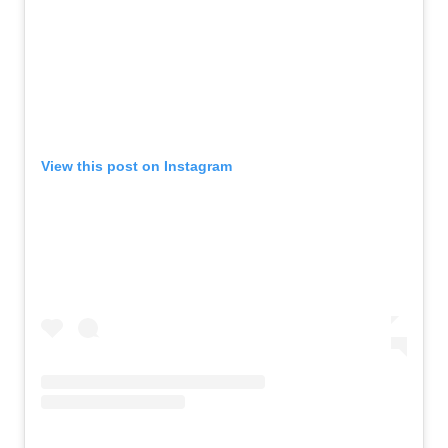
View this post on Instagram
--
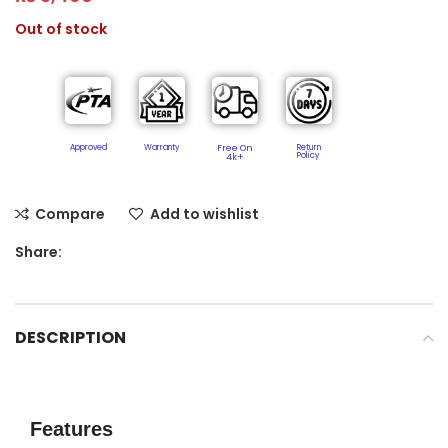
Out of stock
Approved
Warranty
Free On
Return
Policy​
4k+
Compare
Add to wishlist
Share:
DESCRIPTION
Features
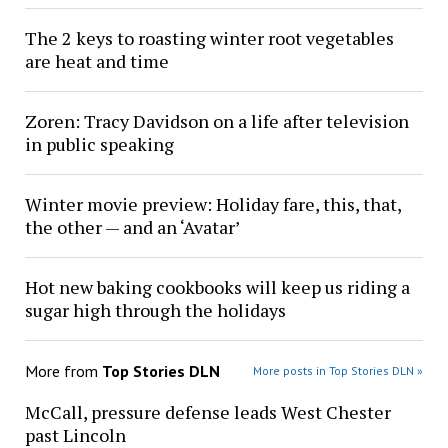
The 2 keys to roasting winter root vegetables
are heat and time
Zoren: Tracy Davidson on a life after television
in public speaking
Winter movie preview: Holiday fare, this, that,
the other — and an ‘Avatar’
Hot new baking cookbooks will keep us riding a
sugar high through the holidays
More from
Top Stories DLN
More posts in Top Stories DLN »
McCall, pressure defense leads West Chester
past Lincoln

- Problem description: Give back, word for word, only the lines above from the line holding "sugar high through the holidays" to the line holding "past Lincoln", both included.

- Response for this exercise:
sugar high through the holidays
More from
Top Stories DLN
More posts in Top Stories DLN »
McCall, pressure defense leads West Chester
past Lincoln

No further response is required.